By Matt Cawood
Since the Green Revolution of the 1960s, the world has produced a lot more grain–but there may be a lot less in it, a unique experiment in the United Kingdom has revealed.
Recent analysis of 160 years of crop samples from Rothamsted Research Station near London discovered that levels of essential micronutrients remained consistent in wheat grain from 1844 to the late 1960s, but then began a decline that continues to this day.
The nutrient decline began when traditional long-straw wheat varieties where phased out in favour of higher-yielding semi-dwarf varieties.
As wheat plants have grown smaller since the 1960s, grain nutrient density has continued to decrease.
Compared to the old long-straw varieties, Rothamsted’s modern dwarf wheat grain carries on average 20-30 per cent less zinc, iron, copper and magnesium.
For zinc, a critical human nutrient, the decline is even more pronounced if the most recent five years of data are compared, with average nutrient levels in wheat harvested from 1844-1967.

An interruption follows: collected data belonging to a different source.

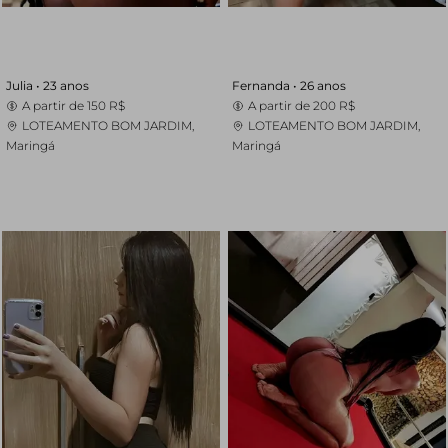
Julia •
23 anos
Fernanda •
26 anos
A partir de
150 R$
A partir de
200 R$
LOTEAMENTO BOM JARDIM,
LOTEAMENTO BOM JARDIM,
Maringá
Maringá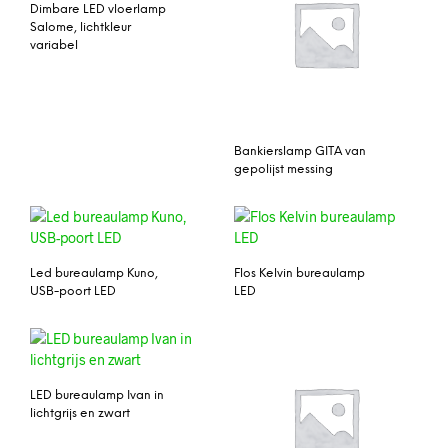
Dimbare LED vloerlamp
Salome, lichtkleur
variabel
Bankierslamp GITA van
gepolijst messing
Led bureaulamp Kuno,
Flos Kelvin bureaulamp
USB-poort LED
LED
LED bureaulamp Ivan in
lichtgrijs en zwart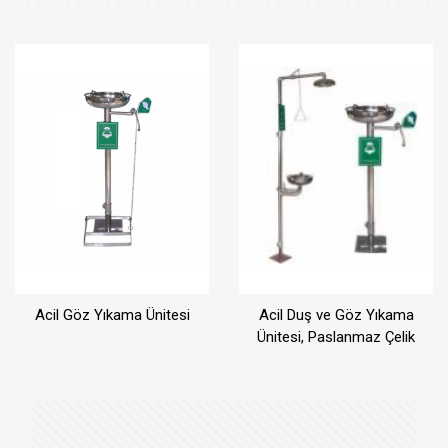
Acil Göz Yıkama Ünitesi
Acil Duş ve Göz Yıkama
Ünitesi, Paslanmaz Çelik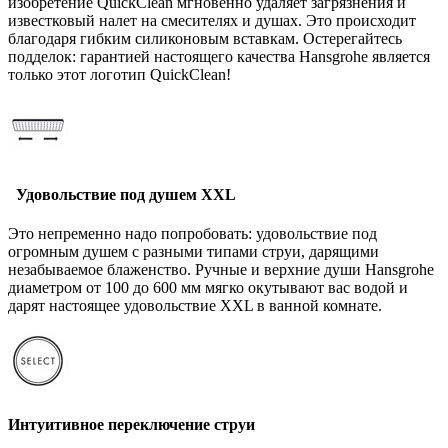
изобретение QuickClean мгновенно удаляет загрязнения и
известковый налет на смесителях и душах. Это происходит
благодаря гибким силиконовым вставкам. Остерегайтесь
подделок: гарантией настоящего качества Hansgrohe является
только этот логотип QuickClean!
Удовольствие под душем XXL
Это непременно надо попробовать: удовольствие под
огромным душем с разными типами струи, дарящими
незабываемое блаженство. Ручные и верхние души Hansgrohe
диаметром от 100 до 600 мм мягко окутывают вас водой и
дарят настоящее удовольствие XXL в ванной комнате.
Интуитивное переключение струи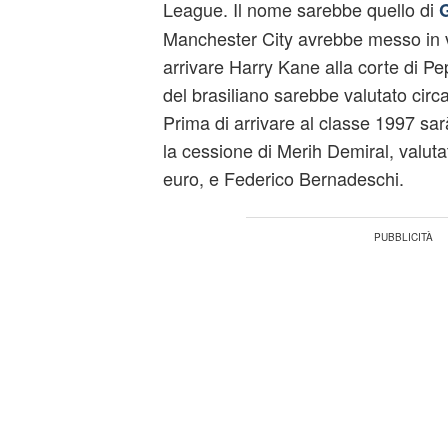
League. Il nome sarebbe quello di
G
Manchester City avrebbe messo in 
arrivare Harry Kane alla corte di Pep
del brasiliano sarebbe valutato circa
Prima di arrivare al classe 1997 sa
la cessione di Merih Demiral, valutat
euro, e Federico Bernadeschi.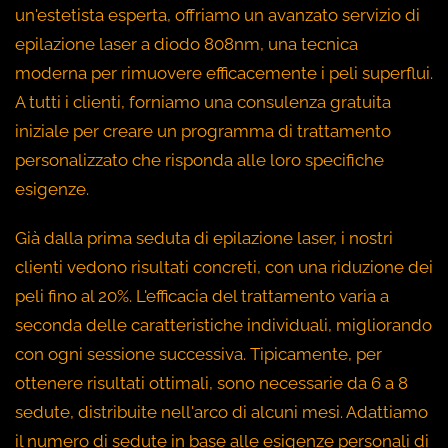
un'estetista esperta, offriamo un avanzato servizio di
epilazione laser a diodo 808nm, una tecnica
moderna per rimuovere efficacemente i peli superflui.
A tutti i clienti, forniamo una consulenza gratuita
iniziale per creare un programma di trattamento
personalizzato che risponda alle loro specifiche
esigenze.
Già dalla prima seduta di epilazione laser, i nostri
clienti vedono risultati concreti, con una riduzione dei
peli fino al 20%. L'efficacia del trattamento varia a
seconda delle caratteristiche individuali, migliorando
con ogni sessione successiva. Tipicamente, per
ottenere risultati ottimali, sono necessarie da 6 a 8
sedute, distribuite nell'arco di alcuni mesi. Adattiamo
il numero di sedute in base alle esigenze personali di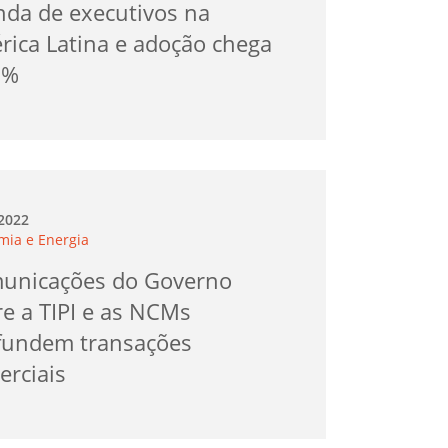
nda de executivos na
rica Latina e adoção chega
9%
.2022
mia e Energia
unicações do Governo
e a TIPI e as NCMs
fundem transações
erciais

The Rothamsted work supports a United States Department of Agriculture study, published in 2006, that compared nutrient levels in hard red winter wheat varieties grown from 1873 to 2000.
The US Department of Agriculture (USDA) researchers found that compared to 130 years ago, modern varieties deliver 36 per cent less selenium, 34 per cent less zinc and 28 per cent less iron in their grain.
Nutrient decline in food is a driving force behind the organic farming sector, on the assumption that high-tech agricultural methods have depleted the mineral levels in soils and thus made less available for plants to take up.
But at Rothamsted, it seems that soil is not the issue.
The research project used the soil and grain archives of the research station’s 166-year-old Broadbalk experiment, the longest-running agricultural experiment in the world.
The Broadbalk wheat plots were established in 1843, and were laid out to compare the relative performance of wheat fertilised with inorganic fertilisers, farmyard manure, and wheat given no treatment at all.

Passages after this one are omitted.